▶ [EXERCISE BRIEF]
Print exactly those lines that run from the beginning of the data to the line bearing "Task: Click on the [Search]", inclusive.

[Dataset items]
== == ==
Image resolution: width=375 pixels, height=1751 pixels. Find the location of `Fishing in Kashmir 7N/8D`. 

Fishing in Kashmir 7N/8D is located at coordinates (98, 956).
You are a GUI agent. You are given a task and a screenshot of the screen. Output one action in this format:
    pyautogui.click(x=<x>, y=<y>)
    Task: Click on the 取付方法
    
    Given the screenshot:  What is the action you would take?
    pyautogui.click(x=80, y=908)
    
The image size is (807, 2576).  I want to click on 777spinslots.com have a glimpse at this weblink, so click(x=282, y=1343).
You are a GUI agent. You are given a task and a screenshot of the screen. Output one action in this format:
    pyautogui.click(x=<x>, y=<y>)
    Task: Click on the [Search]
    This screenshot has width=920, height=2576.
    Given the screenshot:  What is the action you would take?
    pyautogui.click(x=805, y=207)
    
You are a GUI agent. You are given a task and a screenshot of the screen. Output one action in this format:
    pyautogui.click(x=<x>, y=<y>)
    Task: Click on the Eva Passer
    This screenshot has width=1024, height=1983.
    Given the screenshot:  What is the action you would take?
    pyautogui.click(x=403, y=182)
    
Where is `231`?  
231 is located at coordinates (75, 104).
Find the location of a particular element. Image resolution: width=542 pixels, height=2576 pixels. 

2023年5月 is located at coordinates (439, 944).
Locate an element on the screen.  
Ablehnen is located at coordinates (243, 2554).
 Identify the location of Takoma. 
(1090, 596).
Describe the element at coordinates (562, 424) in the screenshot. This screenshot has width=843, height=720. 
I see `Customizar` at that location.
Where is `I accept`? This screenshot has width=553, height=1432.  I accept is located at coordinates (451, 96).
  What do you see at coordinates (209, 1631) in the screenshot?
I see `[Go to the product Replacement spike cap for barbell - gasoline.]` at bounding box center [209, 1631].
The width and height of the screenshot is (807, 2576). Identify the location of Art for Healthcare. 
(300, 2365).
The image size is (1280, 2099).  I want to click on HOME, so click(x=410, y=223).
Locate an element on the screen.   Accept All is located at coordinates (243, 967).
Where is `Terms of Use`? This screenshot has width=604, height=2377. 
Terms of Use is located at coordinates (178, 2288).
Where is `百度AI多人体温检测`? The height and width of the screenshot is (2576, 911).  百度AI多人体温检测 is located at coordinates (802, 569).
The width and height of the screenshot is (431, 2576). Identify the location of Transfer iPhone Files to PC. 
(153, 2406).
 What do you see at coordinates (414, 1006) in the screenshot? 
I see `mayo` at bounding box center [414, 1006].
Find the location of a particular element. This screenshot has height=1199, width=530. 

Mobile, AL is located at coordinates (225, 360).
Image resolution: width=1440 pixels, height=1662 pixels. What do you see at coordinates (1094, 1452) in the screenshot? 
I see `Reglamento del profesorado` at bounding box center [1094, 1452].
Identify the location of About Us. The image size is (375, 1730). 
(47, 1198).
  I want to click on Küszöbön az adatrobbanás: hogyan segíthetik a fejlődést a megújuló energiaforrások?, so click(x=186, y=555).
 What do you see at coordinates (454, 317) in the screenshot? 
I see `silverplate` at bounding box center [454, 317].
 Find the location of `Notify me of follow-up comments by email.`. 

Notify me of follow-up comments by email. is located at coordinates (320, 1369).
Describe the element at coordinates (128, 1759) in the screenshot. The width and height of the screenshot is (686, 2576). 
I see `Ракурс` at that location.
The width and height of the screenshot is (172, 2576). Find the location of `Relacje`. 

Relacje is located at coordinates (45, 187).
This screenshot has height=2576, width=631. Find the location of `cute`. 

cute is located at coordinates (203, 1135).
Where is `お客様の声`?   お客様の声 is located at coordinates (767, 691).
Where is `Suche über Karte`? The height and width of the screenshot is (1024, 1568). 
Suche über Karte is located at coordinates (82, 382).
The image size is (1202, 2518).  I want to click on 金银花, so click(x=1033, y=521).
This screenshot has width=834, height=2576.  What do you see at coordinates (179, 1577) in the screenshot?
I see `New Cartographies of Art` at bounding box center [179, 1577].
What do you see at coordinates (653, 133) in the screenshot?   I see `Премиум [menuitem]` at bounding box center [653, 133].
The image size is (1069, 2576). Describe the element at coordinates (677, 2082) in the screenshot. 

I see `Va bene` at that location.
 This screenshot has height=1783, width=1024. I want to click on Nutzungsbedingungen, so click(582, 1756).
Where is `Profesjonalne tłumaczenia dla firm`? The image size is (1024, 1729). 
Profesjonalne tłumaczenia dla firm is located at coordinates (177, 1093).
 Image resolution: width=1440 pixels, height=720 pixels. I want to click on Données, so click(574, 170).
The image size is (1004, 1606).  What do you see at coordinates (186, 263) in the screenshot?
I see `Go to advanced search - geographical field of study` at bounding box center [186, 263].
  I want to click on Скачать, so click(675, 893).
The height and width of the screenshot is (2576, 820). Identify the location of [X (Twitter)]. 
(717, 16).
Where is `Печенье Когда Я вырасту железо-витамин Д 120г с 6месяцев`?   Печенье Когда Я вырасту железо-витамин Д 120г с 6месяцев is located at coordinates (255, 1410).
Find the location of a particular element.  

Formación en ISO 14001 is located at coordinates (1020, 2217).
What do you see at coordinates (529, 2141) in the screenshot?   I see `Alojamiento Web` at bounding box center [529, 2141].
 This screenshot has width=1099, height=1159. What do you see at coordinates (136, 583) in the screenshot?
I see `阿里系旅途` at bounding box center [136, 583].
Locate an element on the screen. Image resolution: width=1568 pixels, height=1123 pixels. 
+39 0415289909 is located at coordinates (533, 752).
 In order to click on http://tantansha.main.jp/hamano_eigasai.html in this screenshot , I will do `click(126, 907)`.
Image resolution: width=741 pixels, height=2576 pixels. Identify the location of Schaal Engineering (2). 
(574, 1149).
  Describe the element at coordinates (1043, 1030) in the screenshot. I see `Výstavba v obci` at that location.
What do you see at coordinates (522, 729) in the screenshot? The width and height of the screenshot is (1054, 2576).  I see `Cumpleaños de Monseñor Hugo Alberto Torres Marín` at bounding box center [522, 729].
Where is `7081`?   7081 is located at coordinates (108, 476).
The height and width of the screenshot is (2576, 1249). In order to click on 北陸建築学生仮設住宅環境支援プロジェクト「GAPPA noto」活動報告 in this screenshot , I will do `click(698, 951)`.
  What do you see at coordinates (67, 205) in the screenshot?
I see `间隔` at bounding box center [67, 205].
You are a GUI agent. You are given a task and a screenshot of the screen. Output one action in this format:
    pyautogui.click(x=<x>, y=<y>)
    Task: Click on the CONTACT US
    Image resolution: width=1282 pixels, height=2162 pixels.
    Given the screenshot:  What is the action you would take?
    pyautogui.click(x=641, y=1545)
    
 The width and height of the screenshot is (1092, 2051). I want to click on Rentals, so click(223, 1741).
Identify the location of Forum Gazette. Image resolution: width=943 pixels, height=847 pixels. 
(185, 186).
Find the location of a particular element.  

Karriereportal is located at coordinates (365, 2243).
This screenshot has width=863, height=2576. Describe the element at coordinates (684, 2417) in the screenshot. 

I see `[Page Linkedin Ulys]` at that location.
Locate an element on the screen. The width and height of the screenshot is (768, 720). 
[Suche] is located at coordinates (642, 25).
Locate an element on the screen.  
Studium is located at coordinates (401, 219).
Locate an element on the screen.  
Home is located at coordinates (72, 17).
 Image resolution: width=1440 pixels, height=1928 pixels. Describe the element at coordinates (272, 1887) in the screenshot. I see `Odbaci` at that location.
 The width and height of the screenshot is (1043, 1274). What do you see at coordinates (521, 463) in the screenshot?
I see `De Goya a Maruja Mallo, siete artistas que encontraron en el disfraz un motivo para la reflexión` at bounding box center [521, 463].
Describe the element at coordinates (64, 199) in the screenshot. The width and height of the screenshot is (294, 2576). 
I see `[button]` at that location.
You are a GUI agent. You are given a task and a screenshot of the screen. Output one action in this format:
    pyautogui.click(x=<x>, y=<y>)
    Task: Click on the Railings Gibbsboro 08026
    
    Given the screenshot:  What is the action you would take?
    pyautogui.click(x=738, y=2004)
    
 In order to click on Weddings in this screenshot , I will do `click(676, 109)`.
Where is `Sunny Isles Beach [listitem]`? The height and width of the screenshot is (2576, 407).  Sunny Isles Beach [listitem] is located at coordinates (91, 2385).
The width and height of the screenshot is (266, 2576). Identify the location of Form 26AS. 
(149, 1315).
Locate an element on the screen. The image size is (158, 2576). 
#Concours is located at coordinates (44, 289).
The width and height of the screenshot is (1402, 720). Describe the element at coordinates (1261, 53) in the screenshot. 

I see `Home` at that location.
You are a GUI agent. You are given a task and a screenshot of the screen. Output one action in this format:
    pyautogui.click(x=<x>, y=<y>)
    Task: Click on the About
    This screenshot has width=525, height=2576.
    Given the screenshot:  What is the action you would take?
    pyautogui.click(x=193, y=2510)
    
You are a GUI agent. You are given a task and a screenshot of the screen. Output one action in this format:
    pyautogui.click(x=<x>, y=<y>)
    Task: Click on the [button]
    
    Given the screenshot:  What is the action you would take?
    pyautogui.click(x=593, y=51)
== == ==
▶ [OUTPUT FOR THIS EXERCISE]
Image resolution: width=375 pixels, height=1751 pixels. Find the location of `Fishing in Kashmir 7N/8D`. 

Fishing in Kashmir 7N/8D is located at coordinates (98, 956).
You are a GUI agent. You are given a task and a screenshot of the screen. Output one action in this format:
    pyautogui.click(x=<x>, y=<y>)
    Task: Click on the 取付方法
    
    Given the screenshot:  What is the action you would take?
    pyautogui.click(x=80, y=908)
    
The image size is (807, 2576).  I want to click on 777spinslots.com have a glimpse at this weblink, so click(x=282, y=1343).
You are a GUI agent. You are given a task and a screenshot of the screen. Output one action in this format:
    pyautogui.click(x=<x>, y=<y>)
    Task: Click on the [Search]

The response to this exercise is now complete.